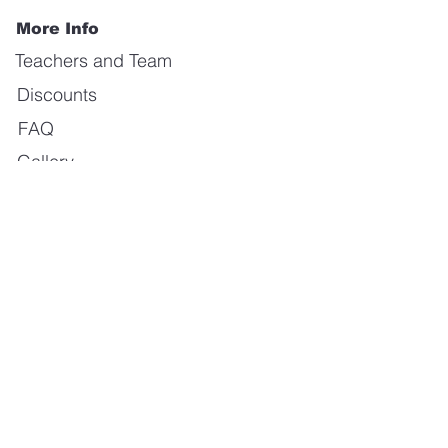
More Info
Teachers and Team
Discounts
FAQ
Gallery
Forum
Our Values
About us
Contact us
E-mail:
info@calientedanceschool.com
Address:
Kristinedal träningscenter
Byfogdegatan 4, 415 05 Göteborg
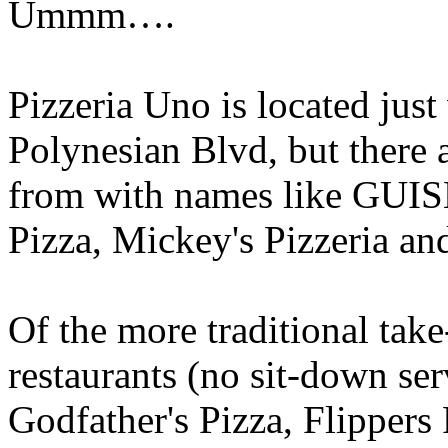
Ummm….
Pizzeria Uno is located just
Polynesian Blvd, but there a
from with names like GUIS
Pizza, Mickey's Pizzeria 
Of the more traditional take
restaurants (no sit-down ser
Godfather's Pizza, Flipper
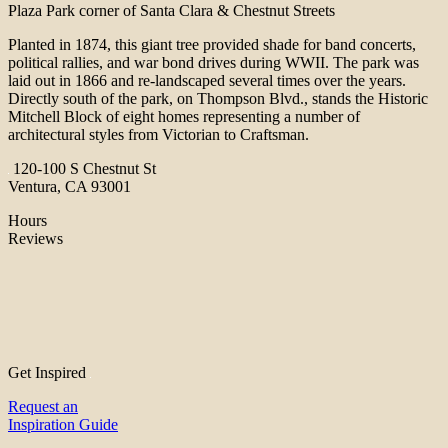
Plaza Park corner of Santa Clara & Chestnut Streets
Planted in 1874, this giant tree provided shade for band concerts,
political rallies, and war bond drives during WWII. The park was
laid out in 1866 and re-landscaped several times over the years.
Directly south of the park, on Thompson Blvd., stands the Historic
Mitchell Block of eight homes representing a number of
architectural styles from Victorian to Craftsman.
120-100 S Chestnut St
Ventura, CA 93001
Hours
Reviews
Get Inspired
Request an
Inspiration Guide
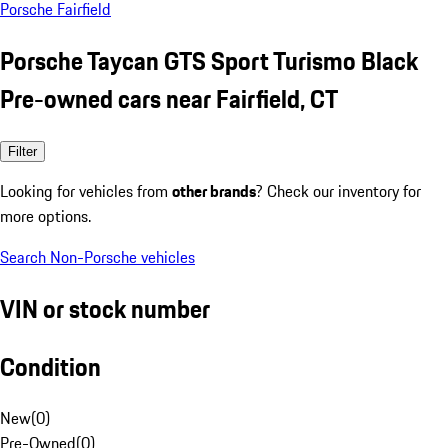
Porsche Fairfield
Porsche Taycan GTS Sport Turismo Black
Pre-owned cars near Fairfield, CT
Filter
Looking for vehicles from
other brands
? Check our inventory for
more options.
Search Non-Porsche vehicles
VIN or stock number
Condition
New
(
0
)
Pre-Owned
(
0
)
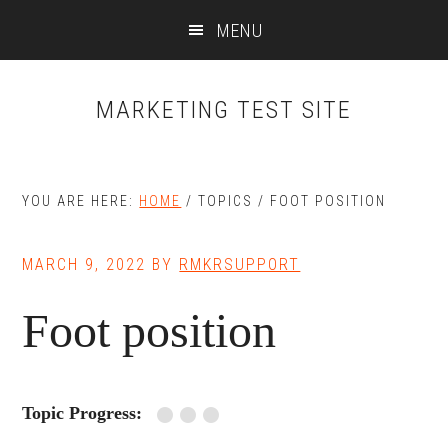
Skip
Skip
MENU
to
to
main
primary
content
sidebar
MARKETING TEST SITE
YOU ARE HERE:
HOME
/
TOPICS
/
FOOT POSITION
MARCH 9, 2022
BY
RMKRSUPPORT
Foot position
Topic Progress:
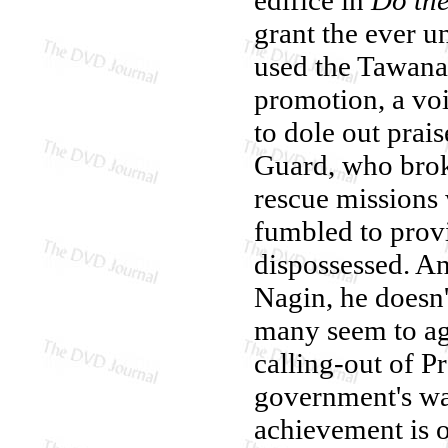
grant the ever 
used the Tawana
promotion, a voi
to dole out prais
Guard, who brok
rescue missions
fumbled to provi
dispossessed. A
Nagin, he doesn'
many seem to agr
calling-out of P
government's way
achievement is o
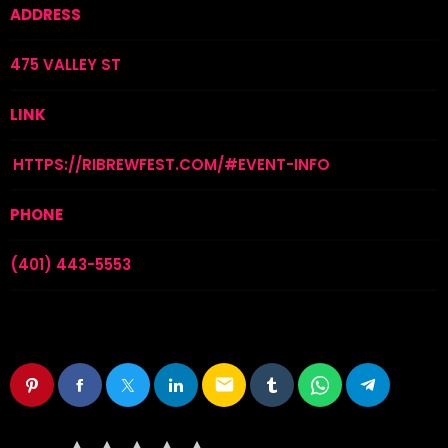
ADDRESS
475 VALLEY ST
LINK
HTTPS://RIBREWFEST.COM/#EVENT-INFO
PHONE
(401) 443-5553
email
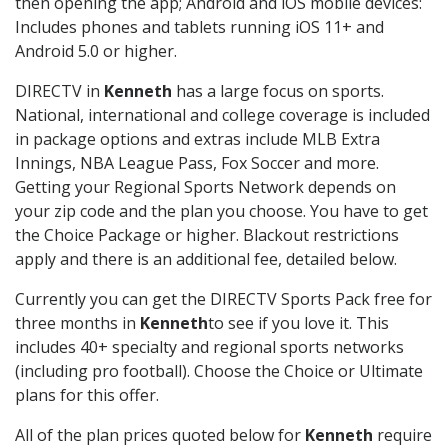
then opening the app; Android and iOS mobile devices:
Includes phones and tablets running iOS 11+ and
Android 5.0 or higher.
DIRECTV in
Kenneth
has a large focus on sports.
National, international and college coverage is included
in package options and extras include MLB Extra
Innings, NBA League Pass, Fox Soccer and more.
Getting your Regional Sports Network depends on
your zip code and the plan you choose. You have to get
the Choice Package or higher. Blackout restrictions
apply and there is an additional fee, detailed below.
Currently you can get the DIRECTV Sports Pack free for
three months in
Kenneth
to see if you love it. This
includes 40+ specialty and regional sports networks
(including pro football). Choose the Choice or Ultimate
plans for this offer.
All of the plan prices quoted below for
Kenneth
require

=== About this task ===
Nothing but the lines from the one containing "then opening the" through the end of the material should appear; please return them exactly.

=== Finished task ===
then opening the app; Android and iOS mobile devices:
Includes phones and tablets running iOS 11+ and
Android 5.0 or higher.
DIRECTV in
Kenneth
has a large focus on sports.
National, international and college coverage is included
in package options and extras include MLB Extra
Innings, NBA League Pass, Fox Soccer and more.
Getting your Regional Sports Network depends on
your zip code and the plan you choose. You have to get
the Choice Package or higher. Blackout restrictions
apply and there is an additional fee, detailed below.
Currently you can get the DIRECTV Sports Pack free for
three months in
Kenneth
to see if you love it. This
includes 40+ specialty and regional sports networks
(including pro football). Choose the Choice or Ultimate
plans for this offer.
All of the plan prices quoted below for
Kenneth
require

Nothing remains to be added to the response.